Но «двойная» рубашка была последней соломинкой. Она сломила начальника тюрьмы. Он сдался при виде несомненного доказательства того, что меня невозможно убить. Я даже сказал ему однажды:

– Единственный способ, которым вы можете отделаться от меня, начальник, это пробраться сюда как-нибудь ночью с топором.

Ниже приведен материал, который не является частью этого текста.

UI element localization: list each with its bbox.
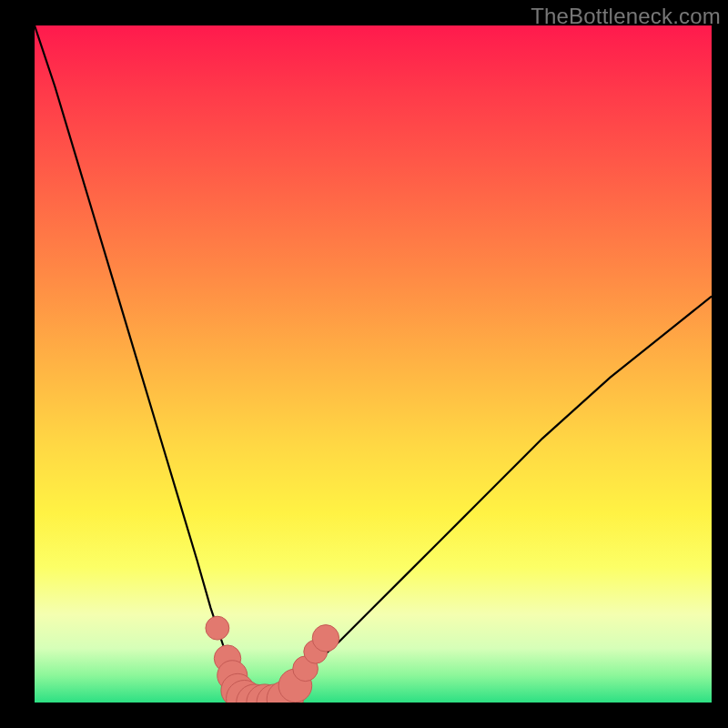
chart-svg — [35, 25, 712, 703]
chart-frame: TheBottleneck.com — [0, 0, 728, 728]
plot-area — [35, 25, 712, 703]
marker-dot — [206, 616, 229, 640]
markers — [206, 616, 339, 703]
marker-dot — [312, 625, 339, 652]
watermark-text: TheBottleneck.com — [531, 4, 721, 29]
left-curve — [35, 25, 258, 702]
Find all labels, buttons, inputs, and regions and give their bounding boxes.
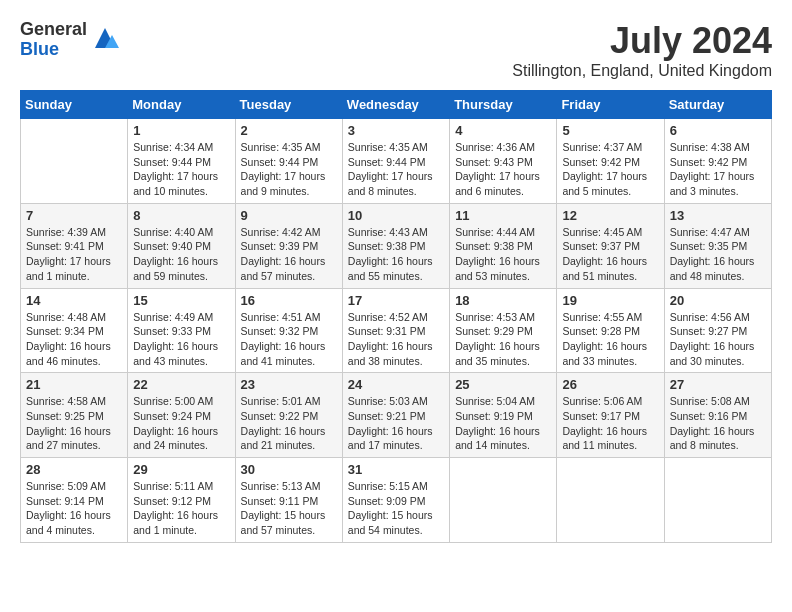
day-info: Sunrise: 4:42 AM Sunset: 9:39 PM Dayligh… bbox=[241, 225, 337, 284]
calendar-cell: 27Sunrise: 5:08 AM Sunset: 9:16 PM Dayli… bbox=[664, 373, 771, 458]
calendar-cell: 24Sunrise: 5:03 AM Sunset: 9:21 PM Dayli… bbox=[342, 373, 449, 458]
day-info: Sunrise: 4:38 AM Sunset: 9:42 PM Dayligh… bbox=[670, 140, 766, 199]
day-number: 30 bbox=[241, 462, 337, 477]
day-info: Sunrise: 4:58 AM Sunset: 9:25 PM Dayligh… bbox=[26, 394, 122, 453]
day-number: 25 bbox=[455, 377, 551, 392]
logo: General Blue bbox=[20, 20, 120, 60]
calendar-cell: 13Sunrise: 4:47 AM Sunset: 9:35 PM Dayli… bbox=[664, 203, 771, 288]
title-section: July 2024 Stillington, England, United K… bbox=[512, 20, 772, 80]
day-info: Sunrise: 4:51 AM Sunset: 9:32 PM Dayligh… bbox=[241, 310, 337, 369]
day-number: 8 bbox=[133, 208, 229, 223]
calendar-cell: 5Sunrise: 4:37 AM Sunset: 9:42 PM Daylig… bbox=[557, 119, 664, 204]
day-number: 31 bbox=[348, 462, 444, 477]
day-number: 9 bbox=[241, 208, 337, 223]
calendar-cell: 25Sunrise: 5:04 AM Sunset: 9:19 PM Dayli… bbox=[450, 373, 557, 458]
header-cell-saturday: Saturday bbox=[664, 91, 771, 119]
day-info: Sunrise: 5:15 AM Sunset: 9:09 PM Dayligh… bbox=[348, 479, 444, 538]
calendar-cell: 15Sunrise: 4:49 AM Sunset: 9:33 PM Dayli… bbox=[128, 288, 235, 373]
header-cell-friday: Friday bbox=[557, 91, 664, 119]
day-number: 26 bbox=[562, 377, 658, 392]
calendar-cell bbox=[21, 119, 128, 204]
day-info: Sunrise: 5:09 AM Sunset: 9:14 PM Dayligh… bbox=[26, 479, 122, 538]
day-info: Sunrise: 4:36 AM Sunset: 9:43 PM Dayligh… bbox=[455, 140, 551, 199]
calendar-cell: 14Sunrise: 4:48 AM Sunset: 9:34 PM Dayli… bbox=[21, 288, 128, 373]
header-cell-monday: Monday bbox=[128, 91, 235, 119]
calendar-cell bbox=[450, 458, 557, 543]
calendar-cell: 30Sunrise: 5:13 AM Sunset: 9:11 PM Dayli… bbox=[235, 458, 342, 543]
day-number: 23 bbox=[241, 377, 337, 392]
day-number: 22 bbox=[133, 377, 229, 392]
month-year-title: July 2024 bbox=[512, 20, 772, 62]
day-info: Sunrise: 5:11 AM Sunset: 9:12 PM Dayligh… bbox=[133, 479, 229, 538]
day-number: 14 bbox=[26, 293, 122, 308]
day-info: Sunrise: 4:53 AM Sunset: 9:29 PM Dayligh… bbox=[455, 310, 551, 369]
calendar-cell: 6Sunrise: 4:38 AM Sunset: 9:42 PM Daylig… bbox=[664, 119, 771, 204]
calendar-cell: 23Sunrise: 5:01 AM Sunset: 9:22 PM Dayli… bbox=[235, 373, 342, 458]
day-info: Sunrise: 5:03 AM Sunset: 9:21 PM Dayligh… bbox=[348, 394, 444, 453]
calendar-cell: 29Sunrise: 5:11 AM Sunset: 9:12 PM Dayli… bbox=[128, 458, 235, 543]
day-info: Sunrise: 5:08 AM Sunset: 9:16 PM Dayligh… bbox=[670, 394, 766, 453]
logo-icon bbox=[90, 23, 120, 53]
calendar-cell: 21Sunrise: 4:58 AM Sunset: 9:25 PM Dayli… bbox=[21, 373, 128, 458]
day-number: 20 bbox=[670, 293, 766, 308]
day-number: 13 bbox=[670, 208, 766, 223]
day-number: 5 bbox=[562, 123, 658, 138]
day-number: 2 bbox=[241, 123, 337, 138]
calendar-cell: 22Sunrise: 5:00 AM Sunset: 9:24 PM Dayli… bbox=[128, 373, 235, 458]
day-number: 11 bbox=[455, 208, 551, 223]
header-cell-sunday: Sunday bbox=[21, 91, 128, 119]
header-cell-wednesday: Wednesday bbox=[342, 91, 449, 119]
logo-blue-text: Blue bbox=[20, 40, 87, 60]
calendar-cell: 17Sunrise: 4:52 AM Sunset: 9:31 PM Dayli… bbox=[342, 288, 449, 373]
logo-general-text: General bbox=[20, 20, 87, 40]
day-info: Sunrise: 4:55 AM Sunset: 9:28 PM Dayligh… bbox=[562, 310, 658, 369]
day-info: Sunrise: 4:44 AM Sunset: 9:38 PM Dayligh… bbox=[455, 225, 551, 284]
calendar-week-row: 7Sunrise: 4:39 AM Sunset: 9:41 PM Daylig… bbox=[21, 203, 772, 288]
day-info: Sunrise: 4:40 AM Sunset: 9:40 PM Dayligh… bbox=[133, 225, 229, 284]
page-header: General Blue July 2024 Stillington, Engl… bbox=[20, 20, 772, 80]
day-number: 10 bbox=[348, 208, 444, 223]
day-info: Sunrise: 4:37 AM Sunset: 9:42 PM Dayligh… bbox=[562, 140, 658, 199]
day-number: 27 bbox=[670, 377, 766, 392]
calendar-cell: 7Sunrise: 4:39 AM Sunset: 9:41 PM Daylig… bbox=[21, 203, 128, 288]
calendar-week-row: 1Sunrise: 4:34 AM Sunset: 9:44 PM Daylig… bbox=[21, 119, 772, 204]
calendar-cell: 4Sunrise: 4:36 AM Sunset: 9:43 PM Daylig… bbox=[450, 119, 557, 204]
calendar-week-row: 14Sunrise: 4:48 AM Sunset: 9:34 PM Dayli… bbox=[21, 288, 772, 373]
day-number: 29 bbox=[133, 462, 229, 477]
calendar-table: SundayMondayTuesdayWednesdayThursdayFrid… bbox=[20, 90, 772, 543]
calendar-cell: 2Sunrise: 4:35 AM Sunset: 9:44 PM Daylig… bbox=[235, 119, 342, 204]
day-number: 21 bbox=[26, 377, 122, 392]
day-number: 15 bbox=[133, 293, 229, 308]
location-subtitle: Stillington, England, United Kingdom bbox=[512, 62, 772, 80]
day-info: Sunrise: 5:06 AM Sunset: 9:17 PM Dayligh… bbox=[562, 394, 658, 453]
day-number: 3 bbox=[348, 123, 444, 138]
calendar-week-row: 21Sunrise: 4:58 AM Sunset: 9:25 PM Dayli… bbox=[21, 373, 772, 458]
calendar-cell bbox=[557, 458, 664, 543]
day-number: 24 bbox=[348, 377, 444, 392]
day-info: Sunrise: 4:43 AM Sunset: 9:38 PM Dayligh… bbox=[348, 225, 444, 284]
day-number: 12 bbox=[562, 208, 658, 223]
day-info: Sunrise: 5:01 AM Sunset: 9:22 PM Dayligh… bbox=[241, 394, 337, 453]
day-info: Sunrise: 4:35 AM Sunset: 9:44 PM Dayligh… bbox=[348, 140, 444, 199]
day-info: Sunrise: 4:49 AM Sunset: 9:33 PM Dayligh… bbox=[133, 310, 229, 369]
day-info: Sunrise: 4:48 AM Sunset: 9:34 PM Dayligh… bbox=[26, 310, 122, 369]
day-number: 6 bbox=[670, 123, 766, 138]
day-number: 28 bbox=[26, 462, 122, 477]
day-number: 16 bbox=[241, 293, 337, 308]
calendar-cell: 19Sunrise: 4:55 AM Sunset: 9:28 PM Dayli… bbox=[557, 288, 664, 373]
day-info: Sunrise: 5:13 AM Sunset: 9:11 PM Dayligh… bbox=[241, 479, 337, 538]
day-number: 4 bbox=[455, 123, 551, 138]
calendar-cell: 16Sunrise: 4:51 AM Sunset: 9:32 PM Dayli… bbox=[235, 288, 342, 373]
calendar-cell: 28Sunrise: 5:09 AM Sunset: 9:14 PM Dayli… bbox=[21, 458, 128, 543]
calendar-cell: 26Sunrise: 5:06 AM Sunset: 9:17 PM Dayli… bbox=[557, 373, 664, 458]
calendar-cell: 18Sunrise: 4:53 AM Sunset: 9:29 PM Dayli… bbox=[450, 288, 557, 373]
calendar-cell bbox=[664, 458, 771, 543]
day-info: Sunrise: 4:47 AM Sunset: 9:35 PM Dayligh… bbox=[670, 225, 766, 284]
day-info: Sunrise: 4:56 AM Sunset: 9:27 PM Dayligh… bbox=[670, 310, 766, 369]
day-number: 1 bbox=[133, 123, 229, 138]
calendar-week-row: 28Sunrise: 5:09 AM Sunset: 9:14 PM Dayli… bbox=[21, 458, 772, 543]
day-number: 19 bbox=[562, 293, 658, 308]
day-info: Sunrise: 4:45 AM Sunset: 9:37 PM Dayligh… bbox=[562, 225, 658, 284]
header-cell-tuesday: Tuesday bbox=[235, 91, 342, 119]
day-info: Sunrise: 5:00 AM Sunset: 9:24 PM Dayligh… bbox=[133, 394, 229, 453]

Джек Оппенхеймер тоже хорошо посмеялся над Азертоном. Он заявил ему:

– Я думаю, начальник, как же вам должно быть противно просыпаться каждое утро с самим собой на подушке.

А Эд Моррелл добавил:

– Ваша мать, наверное, очень любила детей, если вырастила вас, вместо того чтобы прикончить еще маленьким.

Я чувствовал себя весьма неприятно, когда меня перестали затягивать в рубаху. Мне было грустно и не хватало этого мира грез. Но ненадолго. Я обнаружил, что могу приостановить жизнь усилием воли, стягивая при этом грудь и живот одеялом. Таким путем я вызвал физиологическое и психологическое состояние подобное тому, какое вызывала рубаха. Так, по собственному желанию и без прежних мучений я смог свободно блуждать среди других стран и времен.

Эд Моррелл верил всем моим рассказам, но Джек Оппенхеймер оставался скептиком до конца. На третий год моего пребывания в одиночке я побывал с визитом у Оппенхеймера. За все время мне удалось это сделать только один раз, причем совершенно непредумышленно и неожиданно.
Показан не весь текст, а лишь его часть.